- Zigortang Location within Qinghai
- Coordinates: 35°35′19″N 99°59′12″E﻿ / ﻿35.58861°N 99.98667°E
- Country: China
- Province: Qinghai
- Prefecture: Hainan
- County: Xinghai
- Established: 1953

Area (approximate)
- • Total: 3,000 km^{2} (1,200 sq mi)
- Elevation: 3,193 m (10,476 ft)

Population
- • Total: 10,000
- • Density: 3.3/km^{2} (8.6/sq mi)

Ethnicity
- • Tibetan: 80%
- Time zone: UTC+8 (China Standard Time)

= Ziketan Town =

Town in Qinghai, China

Zigortang Town, Zigongtang Town, or Ziketan Town (子科滩镇) is a farming town in Xinghai County of Hainan Tibetan Autonomous Prefecture, Qinghai province, People's Republic of China. Zigortang town covers approximately 3000 km2 and has a population of 10,000.

Zigortang is 167 km southwest of the Qinghai provincial capital of Xining. Zigortang lies approximately 1300 km west of Beijing.

==2009 pneumonic plague outbreak==

The outbreak in Zigortang was first detected on Thursday, July 30, 2009. On August 2, the authorities quarantined Zigortang after a dozen people were sickened with pneumonic plague, a lung infection that can kill a human in 24 hours if left untreated. Police checkpoints were set up in a 17 mi radius around Zigortang, and residents were not allowed to leave. The streets were largely deserted and most shops shut, and 23 quarantine stations were set up in the town. The quarantine zone covered an area of 3,500 km2 centred on the town.

The first casualty was a 32-year-old herder who had fallen ill after burying his dog, which had died suddenly after eating a marmot infected with the bacterium Yersinia pestis. The dog's owner caught the disease while burying the dog, according to professor Wang Hu, director of the Qinghai disease control bureau. The herder died four days after the dog's burial, and the relatives who handled his funeral were showing symptoms within days. The 10 people sickened, mostly relatives of the herder, were undergoing isolated treatment in hospital, managed by the local health bureau. Police guarded the quarantine center at the township hospital. On Sunday, a 37-year-old man identified only as Danzin, a neighbour of the first victim, became the second reported fatality from the outbreak. On Monday, a 64-year-old man named Danzhi, a neighbour of the first two victims, was the third fatality. As of August 6, no new cases of pneumonic plague had been found beyond the 12 patients in the town who were quarantined on July 31. As of August 6, three patients died and two were still in critical condition.

The quarantine on the town was lifted on Saturday (2000 hrs, local time), August 8, 2009. This came after no reports of new infections for more than a week.

===Preparedness and response===
Authorities urged anyone who had visited Zigortang town since mid-July and has developed a cough or fever to seek hospital treatment. The World Health Organization office in China is in close contact with Chinese health authorities. More than 140 epidemic-prevention professionals from the Ministry of Health and provincial-level institutions were working in the area.

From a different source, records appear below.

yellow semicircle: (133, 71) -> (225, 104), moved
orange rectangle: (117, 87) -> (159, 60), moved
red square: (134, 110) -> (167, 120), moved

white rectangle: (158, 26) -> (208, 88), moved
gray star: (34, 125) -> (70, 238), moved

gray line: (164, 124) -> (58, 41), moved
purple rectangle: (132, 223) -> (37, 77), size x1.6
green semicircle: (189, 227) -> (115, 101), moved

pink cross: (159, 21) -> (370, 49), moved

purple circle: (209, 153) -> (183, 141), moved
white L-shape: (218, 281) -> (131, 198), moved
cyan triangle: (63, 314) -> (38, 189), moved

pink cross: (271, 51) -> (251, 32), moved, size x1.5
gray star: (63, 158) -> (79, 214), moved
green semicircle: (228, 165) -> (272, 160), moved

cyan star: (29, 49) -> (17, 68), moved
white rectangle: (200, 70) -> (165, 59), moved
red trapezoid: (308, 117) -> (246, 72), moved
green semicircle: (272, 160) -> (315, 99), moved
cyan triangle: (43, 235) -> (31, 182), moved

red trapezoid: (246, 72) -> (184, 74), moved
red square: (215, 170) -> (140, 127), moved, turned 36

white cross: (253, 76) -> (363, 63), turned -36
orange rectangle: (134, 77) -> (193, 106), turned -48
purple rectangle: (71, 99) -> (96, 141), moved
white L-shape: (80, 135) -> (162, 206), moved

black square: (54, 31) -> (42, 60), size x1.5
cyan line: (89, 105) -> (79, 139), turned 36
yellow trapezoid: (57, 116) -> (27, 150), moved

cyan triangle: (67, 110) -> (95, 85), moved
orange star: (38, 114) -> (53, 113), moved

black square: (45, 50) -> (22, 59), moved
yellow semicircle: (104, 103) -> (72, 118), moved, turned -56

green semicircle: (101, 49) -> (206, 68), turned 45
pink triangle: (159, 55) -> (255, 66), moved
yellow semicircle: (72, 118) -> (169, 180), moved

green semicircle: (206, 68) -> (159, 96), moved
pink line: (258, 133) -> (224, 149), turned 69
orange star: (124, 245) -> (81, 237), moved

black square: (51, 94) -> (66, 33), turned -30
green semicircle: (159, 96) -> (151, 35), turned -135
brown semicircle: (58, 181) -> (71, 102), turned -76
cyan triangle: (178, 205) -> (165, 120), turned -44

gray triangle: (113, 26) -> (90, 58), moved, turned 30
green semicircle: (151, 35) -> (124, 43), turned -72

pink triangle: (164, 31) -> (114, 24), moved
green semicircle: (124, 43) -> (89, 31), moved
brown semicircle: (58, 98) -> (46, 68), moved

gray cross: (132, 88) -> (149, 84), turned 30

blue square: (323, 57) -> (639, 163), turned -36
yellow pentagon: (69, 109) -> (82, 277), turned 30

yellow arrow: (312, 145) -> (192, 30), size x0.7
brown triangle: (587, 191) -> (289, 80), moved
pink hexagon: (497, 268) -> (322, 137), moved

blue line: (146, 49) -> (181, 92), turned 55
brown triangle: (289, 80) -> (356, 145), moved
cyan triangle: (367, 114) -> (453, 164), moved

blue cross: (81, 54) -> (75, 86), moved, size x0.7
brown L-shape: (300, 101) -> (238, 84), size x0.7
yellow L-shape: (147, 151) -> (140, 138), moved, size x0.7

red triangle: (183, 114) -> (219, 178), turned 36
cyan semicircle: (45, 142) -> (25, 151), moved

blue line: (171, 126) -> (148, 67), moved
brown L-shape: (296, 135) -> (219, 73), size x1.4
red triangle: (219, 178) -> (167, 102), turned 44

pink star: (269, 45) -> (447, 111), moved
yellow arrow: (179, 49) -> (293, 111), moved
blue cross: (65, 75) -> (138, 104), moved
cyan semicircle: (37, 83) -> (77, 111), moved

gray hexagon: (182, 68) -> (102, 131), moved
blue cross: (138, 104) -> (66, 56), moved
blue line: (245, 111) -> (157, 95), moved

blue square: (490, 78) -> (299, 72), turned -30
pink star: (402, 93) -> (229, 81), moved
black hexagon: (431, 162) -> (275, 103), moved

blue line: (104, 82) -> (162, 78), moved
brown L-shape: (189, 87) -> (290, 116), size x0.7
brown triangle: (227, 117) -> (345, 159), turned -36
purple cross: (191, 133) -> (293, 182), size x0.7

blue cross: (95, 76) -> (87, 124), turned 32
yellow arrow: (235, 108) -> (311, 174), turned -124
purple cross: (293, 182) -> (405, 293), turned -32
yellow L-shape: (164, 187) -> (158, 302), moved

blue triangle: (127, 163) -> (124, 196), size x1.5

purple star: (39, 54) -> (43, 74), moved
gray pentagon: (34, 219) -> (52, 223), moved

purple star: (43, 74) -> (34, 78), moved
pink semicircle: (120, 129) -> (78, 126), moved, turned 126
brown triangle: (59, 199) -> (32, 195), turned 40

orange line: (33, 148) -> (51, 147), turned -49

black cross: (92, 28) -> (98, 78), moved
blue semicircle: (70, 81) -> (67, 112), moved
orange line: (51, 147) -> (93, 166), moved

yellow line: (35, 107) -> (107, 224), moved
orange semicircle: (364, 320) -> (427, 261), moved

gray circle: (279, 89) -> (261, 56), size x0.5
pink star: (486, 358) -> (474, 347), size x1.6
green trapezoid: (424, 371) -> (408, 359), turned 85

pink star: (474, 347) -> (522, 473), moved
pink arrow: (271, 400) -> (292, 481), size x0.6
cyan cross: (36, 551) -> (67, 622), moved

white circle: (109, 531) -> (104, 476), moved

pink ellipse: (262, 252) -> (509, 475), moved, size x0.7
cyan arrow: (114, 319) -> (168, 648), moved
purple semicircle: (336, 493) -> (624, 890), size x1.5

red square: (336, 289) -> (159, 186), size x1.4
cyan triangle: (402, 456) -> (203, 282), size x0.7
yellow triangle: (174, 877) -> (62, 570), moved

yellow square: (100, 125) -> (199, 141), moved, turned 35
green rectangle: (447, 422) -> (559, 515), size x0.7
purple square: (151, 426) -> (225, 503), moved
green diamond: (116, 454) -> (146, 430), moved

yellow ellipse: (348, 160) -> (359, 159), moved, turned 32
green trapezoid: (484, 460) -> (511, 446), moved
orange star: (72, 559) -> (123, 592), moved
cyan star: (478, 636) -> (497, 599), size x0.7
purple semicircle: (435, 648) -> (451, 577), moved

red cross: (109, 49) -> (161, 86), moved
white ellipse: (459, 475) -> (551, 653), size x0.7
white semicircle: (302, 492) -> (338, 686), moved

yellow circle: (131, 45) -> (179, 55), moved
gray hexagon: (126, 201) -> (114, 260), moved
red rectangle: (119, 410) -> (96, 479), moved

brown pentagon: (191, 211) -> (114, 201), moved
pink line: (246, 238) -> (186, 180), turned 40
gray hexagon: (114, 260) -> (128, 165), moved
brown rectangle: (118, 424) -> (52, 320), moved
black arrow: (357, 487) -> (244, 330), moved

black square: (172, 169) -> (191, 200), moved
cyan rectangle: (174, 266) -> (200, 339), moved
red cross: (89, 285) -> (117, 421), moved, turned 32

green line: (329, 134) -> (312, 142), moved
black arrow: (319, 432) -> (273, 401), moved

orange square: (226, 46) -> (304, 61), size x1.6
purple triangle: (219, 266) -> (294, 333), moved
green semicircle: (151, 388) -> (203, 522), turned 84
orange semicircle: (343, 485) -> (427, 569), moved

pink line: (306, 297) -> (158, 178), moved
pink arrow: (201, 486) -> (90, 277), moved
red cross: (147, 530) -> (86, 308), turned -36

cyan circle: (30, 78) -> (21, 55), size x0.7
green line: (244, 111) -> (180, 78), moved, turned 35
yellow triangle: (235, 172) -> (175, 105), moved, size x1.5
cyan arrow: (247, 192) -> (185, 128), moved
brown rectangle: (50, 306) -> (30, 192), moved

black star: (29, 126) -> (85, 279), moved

In Zigortang, authorities have said homes and shops should be disinfected, and residents should wear face masks when they go out. Around 80 percent of the town's shops were closed on Monday, and prices of disinfectants and some vegetables have already tripled. County officials distributed flyers and made television and radio announcements on how to prevent infection. Medical workers in Zigortang were disinfecting and killing rodents and insects that can be carriers for the bacterium that causes the plague. Authorities are keeping close track of people who came into contact with those infected.

This was the third outbreak of the disease in Qinghai within the last 10 years. Provincial health authorities in Qinghai and central government have been concerned about pneumonic plague for some years. As of February 2009, there were 55 teams across the province tasked to monitor and control the disease.